GARY | Many dark corners of local government in Lake County have been home to corrupt public officials over the years, and Calumet Township is no exception.
Will Smith Jr., who worked from 1997 to 2001 as a township assistant deputy earning an annual salary of $26,288, was convicted in 2007 by a federal jury in Hammond for filing a false income tax return as part a tax avoidance scheme unrelated to his township work. He served a 15-month sentence.
Ezell Cooper, who was as a claims fraud investigator for the township between 1989 to 2005, pleaded guilty in 1990 to embezzling money from the United Steelworkers Union Local 1014 while he was its financial secretary. Cooper received probation.
Both Smith and Cooper worked for Dozier Allen Jr., who had served 32 years as trustee. Federal authorities investigated Allen himself on more than one occasion.
The U.S. Attorney's office alleged Allen was suspected of filching more than $63,000 between 1998 and 2000 from a state grant meant to move township residents off welfare. In 2000, Allen bought a new Ford F-250 truck and then sold it eight months later to the township for $24,950 in an apparent conflict of interest. No charges were ever filed over those matters though.
The U.S. Attorney's office did charge Allen and three of his closest former deputies five years after voters removed him from office, indicting Allen and his former deputies on charges of defrauding the township in connection with another state grant of public money.
Allen's charges originated at a time when Indiana was in danger of losing $15 million in federal job training grants unless the state could obtain township assistance records proving the severity of local unemployment and poverty.
While other township trustees gave state officials the needed data, Allen insisted the state pay for his information. The state agreed to do so on condition he prove the money was used to reimburse his employees for the extra work to satisfy the state's information needs.
Allen never provided proof of his staff's extra work, and federal prosecutors said it was later discovered that Winfo Data Systems -- a longtime information technology contractor for the county -- was able to produce the information the state needed with only a few key strokes.
Nevertheless, Allen's administration billed the state, and "instead of directing this money to the office, the defendants pocketed the bounty themselves.
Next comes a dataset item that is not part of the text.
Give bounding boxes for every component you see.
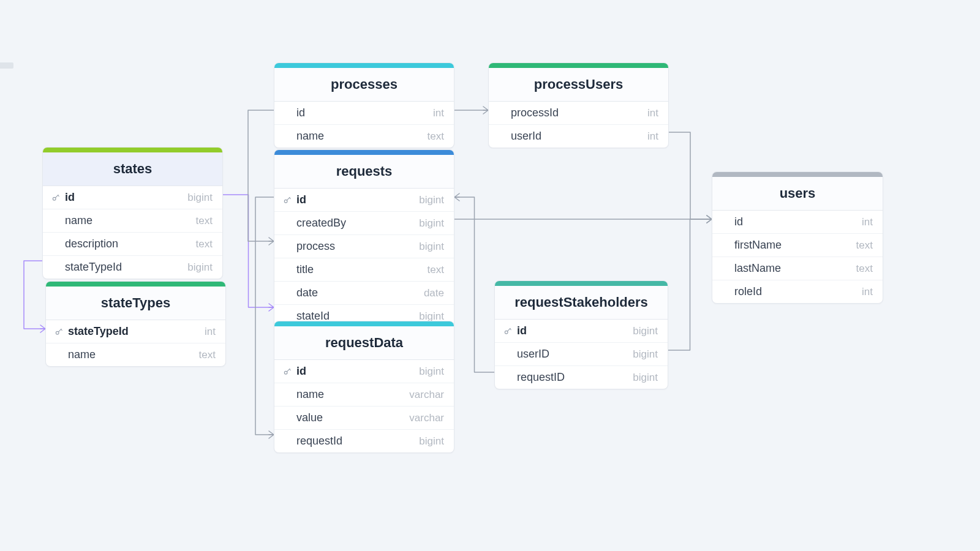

The defendants did nothing to earn these spoils," the 7th U.S. Circuit Court of Appeals wrote recently after reviewing and affirming Allen's public corruption conviction.
Federal prosecutors said Allen pocketed $28,000, while township employees Wanda Joshua received $51,000, Ann Marie Karras received $38,000 and Albert Young Jr. received $26,000 from the grant.
The appeals court noted Allen's scheme unraveled when Lake County Commissioner Roosevelt Allen -- Dozier Allen's second cousin and a township board member at the time -- publicly questioned whether Dozier Allen had the authority to pay himself more money than his annual salary. The State Board of Accounts then investigated.
Defense lawyers argued the payments were legal and above-board, but a jury found otherwise. Dozier Allen served an 18-month sentence.